AI Tooling Labs

The point

Make the invisible boundaries visible.

These labs are not the start of the whole journey. They are the start of the tooling journey after you have picked a model-access path. The model access page explains how you get to that point in the first place.

These are not polished products. They are practice pieces. By the end, you should have a tiny local stack that grows from model access into a command-line interface, tools, structured boundaries, memory, coordination, approvals, logs, and evals.

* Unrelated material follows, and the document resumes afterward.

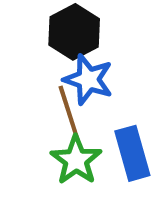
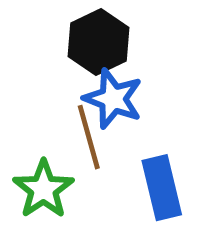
green star: (76, 160) -> (43, 189), moved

The runnable files live in the repository's labs/ folder. This page explains the idea; the linked artifacts are the pieces to inspect, run, and change.

Recommended starts

Pick the shortest entry that matches where you already are.

You do not need to absorb the whole hub before choosing a path. Start from your actual situation, then come back to the full sequence when you want the broader build map.

Bootstrap first

Do this before lab 00.

The labs assume one thing only: you have chosen how you will reach a model. That choice can be a subscription product, a direct provider API, a managed model platform, a router, or a local host.

Pick the access path. Use starting paths if you are not sure whether you need a product, API, platform, router, or local host.

Reduce it to one boring interface. Before any agent tooling exists, prove you can make one repeatable request and inspect one repeatable response. If that path uses a provider key, read API key security before you wire it into a host.

Then enter lab 00. From that point on, the labs are about wrapping and extending the model surface, not choosing it.

Starting from zero Begin at step 1. If you do not yet know whether you are using a subscription, API, platform, router, or local host, start with the access-choice step and work straight through. Already have an API key Skip to step 2. If you already have a provider API key or local endpoint, you have chosen the access path. Now reduce it to one boring request/response shape, then continue into lab 00 below. Already have platform access Skip to step 2. If your organization already gives you a deployment or endpoint through a managed platform, treat that platform surface as your starting interface and reduce it to one boring request shape. Already have CLI agent access Skip to step 3. If you are arriving through a hosted CLI agent surface such as Claude Code-style subscription access, treat that CLI as your starting model surface. Read lab 00 for translation, then jump to lab 01 if you want to focus on tooling layers.

Optional deeper entrance

You can now start from a real local endpoint before bootstrap.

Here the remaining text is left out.